Stephen Brown on the latest Woody Allen

WOODY ALLEN and the meaning of life are like a sufferer from chronic indigestion and Christmas dinner. Allen simply cannot leave it alone, and yet it pains him.

At the end of one of his early films, Manhattan (1979), a despondent Allen lies on his bed recording into his dictating machine reasons for living, which include Louis Armstrong’s Hot Potato Blues. Things haven’t changed that much over the years, as Irrational Man (Cert. 12A) makes clear.

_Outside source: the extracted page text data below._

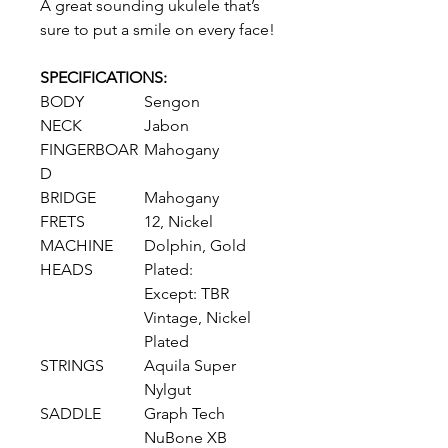
A great sounding ukulele that’s
sure to put a smile on every face!
SPECIFICATIONS:
BODY
Sengon
NECK
Jabon
FINGERBOAR
Mahogany
D
BRIDGE
Mahogany
FRETS
12, Nickel
MACHINE
Dolphin, Gold
HEADS
Plated:
Except: TBR
Vintage, Nickel
Plated
STRINGS
Aquila Super
Nylgut
SADDLE
Graph Tech
NuBone XB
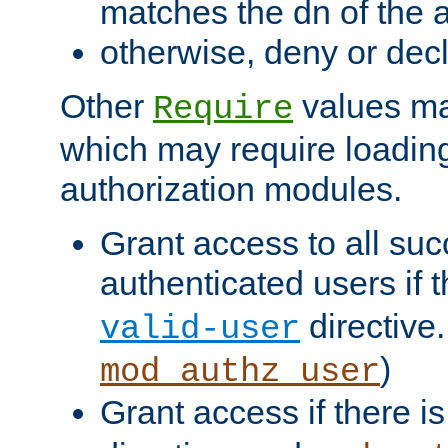
matches the dn of the a
otherwise, deny or dec
Other
values ma
Require
which may require loading
authorization modules.
Grant access to all suc
authenticated users if 
directive.
valid-user
)
mod_authz_user
Grant access if there i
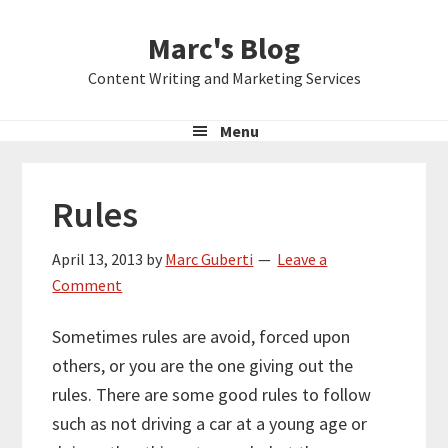
Skip
Skip
Skip
Marc's Blog
to
to
to
primary
main
primary
Content Writing and Marketing Services
navigation
content
sidebar
Menu
Rules
April 13, 2013
by
Marc Guberti
Leave a
Comment
Sometimes rules are avoid, forced upon
others, or you are the one giving out the
rules. There are some good rules to follow
such as not driving a car at a young age or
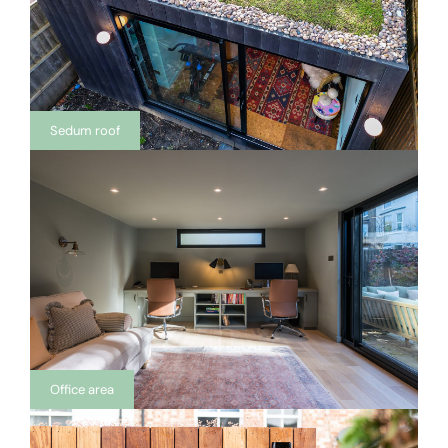
Sedum roof
Office area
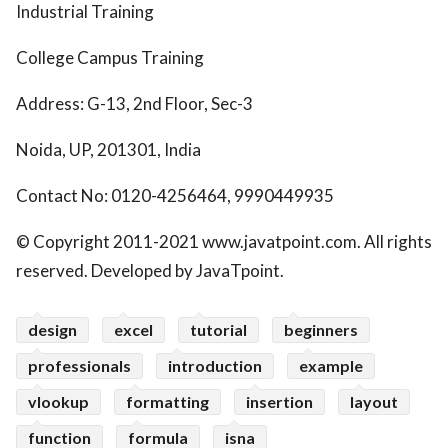
Industrial Training
College Campus Training
Address: G-13, 2nd Floor, Sec-3
Noida, UP, 201301, India
Contact No: 0120-4256464, 9990449935
© Copyright 2011-2021 www.javatpoint.com. All rights
reserved. Developed by JavaTpoint.
design
excel
tutorial
beginners
professionals
introduction
example
vlookup
formatting
insertion
layout
function
formula
isna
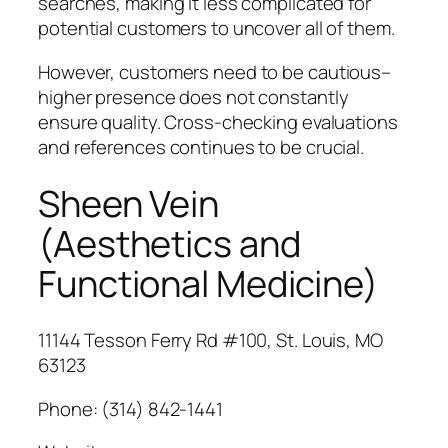
searches, making it less complicated for
potential customers to uncover all of them.
However, customers need to be cautious–
higher presence does not constantly
ensure quality. Cross-checking evaluations
and references continues to be crucial.
Sheen Vein
(Aesthetics and
Functional Medicine)
11144 Tesson Ferry Rd #100, St. Louis, MO
63123
Phone:
(314) 842-1441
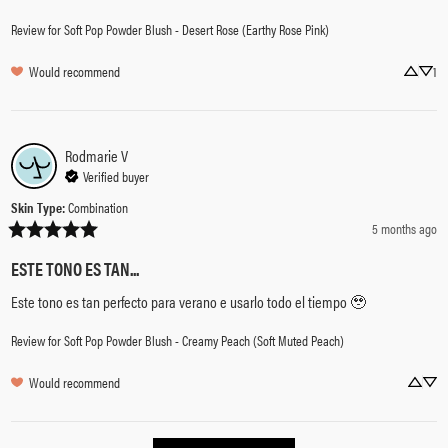
Review for
Soft Pop Powder Blush - Desert Rose (Earthy Rose Pink)
Would recommend
1
Rodmarie
V
Verified buyer
Skin Type
:
Combination
5 months ago
ESTE TONO ES TAN...
Este tono es tan perfecto para verano e usarlo todo el tiempo 🥹
Review for
Soft Pop Powder Blush - Creamy Peach (Soft Muted Peach)
Would recommend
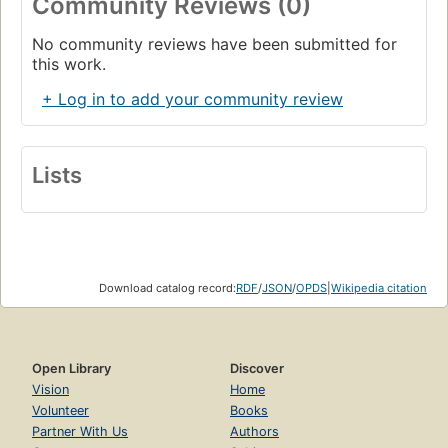
Community Reviews (0)
No community reviews have been submitted for
this work.
+ Log in to add your community review
Lists
Download catalog record:
RDF
/
JSON
/
OPDS
|
Wikipedia citation
Open Library
Discover
Vision
Home
Volunteer
Books
Partner With Us
Authors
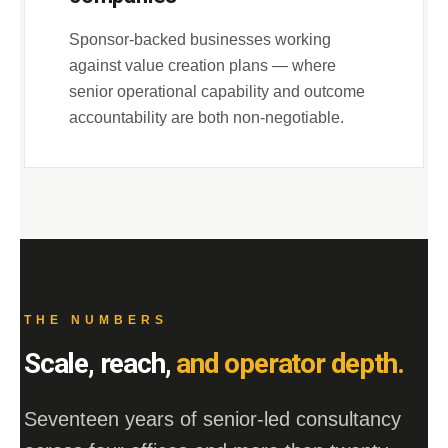
Sponsor-backed businesses working
against value creation plans — where
senior operational capability and outcome
accountability are both non-negotiable.
THE NUMBERS
Scale, reach,
and operator depth.
Seventeen years of senior-led consultancy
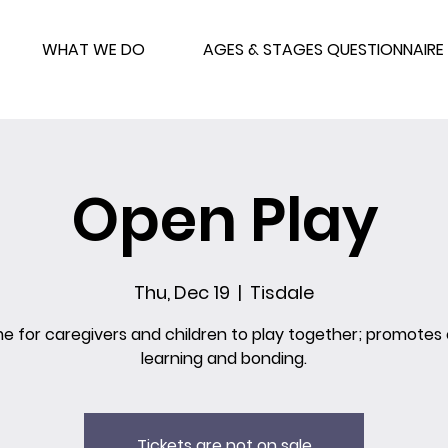
WHAT WE DO
AGES & STAGES QUESTIONNAIRE
Open Play
Thu, Dec 19
  |  
Tisdale
me for caregivers and children to play together; promotes 
learning and bonding.
Tickets are not on sale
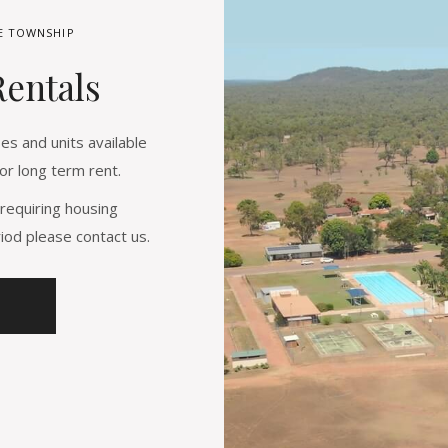
LE TOWNSHIP
Rentals
s and units available
or long term rent.
requiring housing
od please contact us.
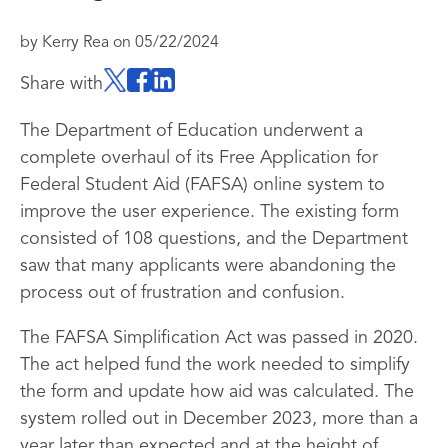
by
Kerry Rea
on
05/22/2024
Share with
The Department of Education underwent a
complete overhaul of its Free Application for
Federal Student Aid (FAFSA) online system to
improve the user experience. The existing form
consisted of 108 questions, and the Department
saw that many applicants were abandoning the
process out of frustration and confusion.
The FAFSA Simplification Act was passed in 2020.
The act helped fund the work needed to simplify
the form and update how aid was calculated. The
system rolled out in December 2023, more than a
year later than expected and at the height of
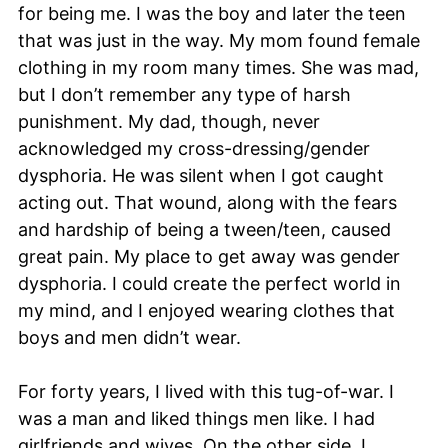
for being me. I was the boy and later the teen
that was just in the way. My mom found female
clothing in my room many times. She was mad,
but I don’t remember any type of harsh
punishment. My dad, though, never
acknowledged my cross-dressing/gender
dysphoria. He was silent when I got caught
acting out. That wound, along with the fears
and hardship of being a tween/teen, caused
great pain. My place to get away was gender
dysphoria. I could create the perfect world in
my mind, and I enjoyed wearing clothes that
boys and men didn’t wear.
For forty years, I lived with this tug-of-war. I
was a man and liked things men like. I had
girlfriends and wives. On the other side, I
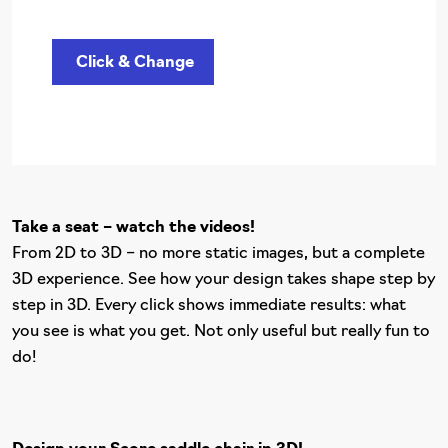
Click & Change
Take a seat – watch the videos!
From 2D to 3D – no more static images, but a complete
3D experience. See how your design takes shape step by
step in 3D. Every click shows immediate results: what
you see is what you get. Not only useful but really fun to
do!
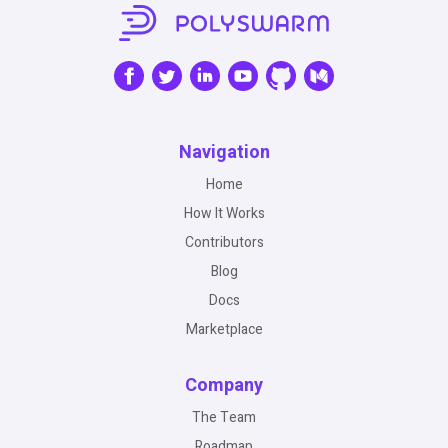
Navigation
Home
How It Works
Contributors
Blog
Docs
Marketplace
Company
The Team
Roadmap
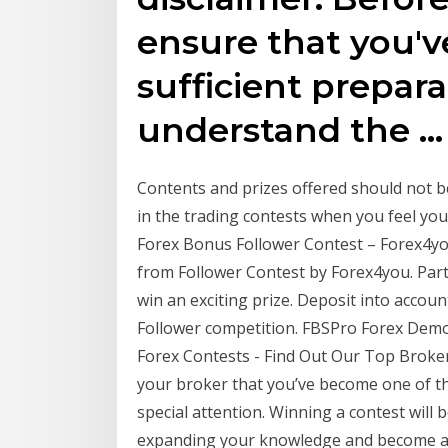
ensure that you'
sufficient prepara
understand the …
Contents and prizes offered should not be
in the trading contests when you feel you
Forex Bonus Follower Contest – Forex4you
from Follower Contest by Forex4you. Par
win an exciting prize. Deposit into accoun
Follower competition. FBSPro Forex Demo 
Forex Contests - Find Out Our Top Broker
your broker that you’ve become one of th
special attention. Winning a contest wil
expanding your knowledge and become a be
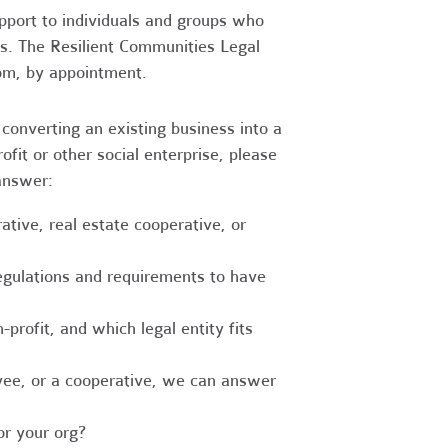
upport to individuals and groups who
es. The Resilient Communities Legal
oom, by appointment.
converting an existing business into a
fit or other social enterprise, please
answer:
tive, real estate cooperative, or
egulations and requirements to have
-profit, and which legal entity fits
ee, or a cooperative, we can answer
r your org?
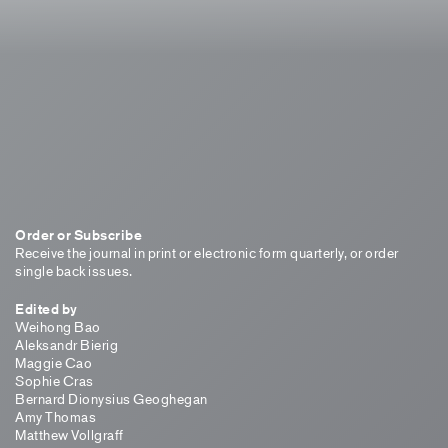
Order or Subscribe
Receive the journal in print or electronic form quarterly, or order
single back issues.
Edited by
Weihong Bao
Aleksandr Bierig
Maggie Cao
Sophie Cras
Bernard Dionysius Geoghegan
Amy Thomas
Matthew Vollgraff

But nowadays the Allen character is played by somebody else. Here, without the Allen tics, it is Joaquin Phoenix, as Abe (short for Abraham or Abel?), a professor of philosophy newly arrived on Rhode Island. He sleepwalks his way through life. Nothing awakens him to life’s riches — not God, not love, not even Louis Armstrong, until (as you could guess) a pretty young woman crosses his radar.

Jill (Emma Stone) is an impressionable student with whom Abe forms a close friendship. Abe’s diet of Nietzsche and Kierkegaard has convinced him that, if God isn’t dead, then he’s certainly playing hide and seek with the universe. His head-talk with a fellow professor, Rita (Parker Posey), and her take on Dostoevsky don’t appear to get Abe any nearer an uplifting of spirits. Or do they? Before you know it, Abe is committing an existential act rather in the manner of Raskolnikov in Crime and Punishment. Murdering an evil man is the key to Abe’s happiness. To do is to be.

Allen has been here before with Match Point (2005), his modern-day version of the Dostoevsky classic, which was as turgid as his latest offering. Abe hasn’t really done his philosophy homework. Dostoyevsky (in Brothers Karamazov) doesn’t actually say that, if God does not exist, then everything is permitted. Quite the opposite. Without faith we cannot truly know right from wrong.

Murder as a solution to a meaningless, godless life is to be found in several other of the director’s films from Crimes and Misdemeanours (1989) to Cassandra’s Dream (2007), but usually they are funny as well as serious. Abe discovers moral purpose, but fails to find appropriate direction for it.

Allen’s alter ego is all too much in his head. If only Allen had read and believed Pascal’s words on the subject: “Take comfort, you would not be looking for me if you had not already found me.” But, there again, if he had, then maybe we wouldn’t have got all his marvellous films.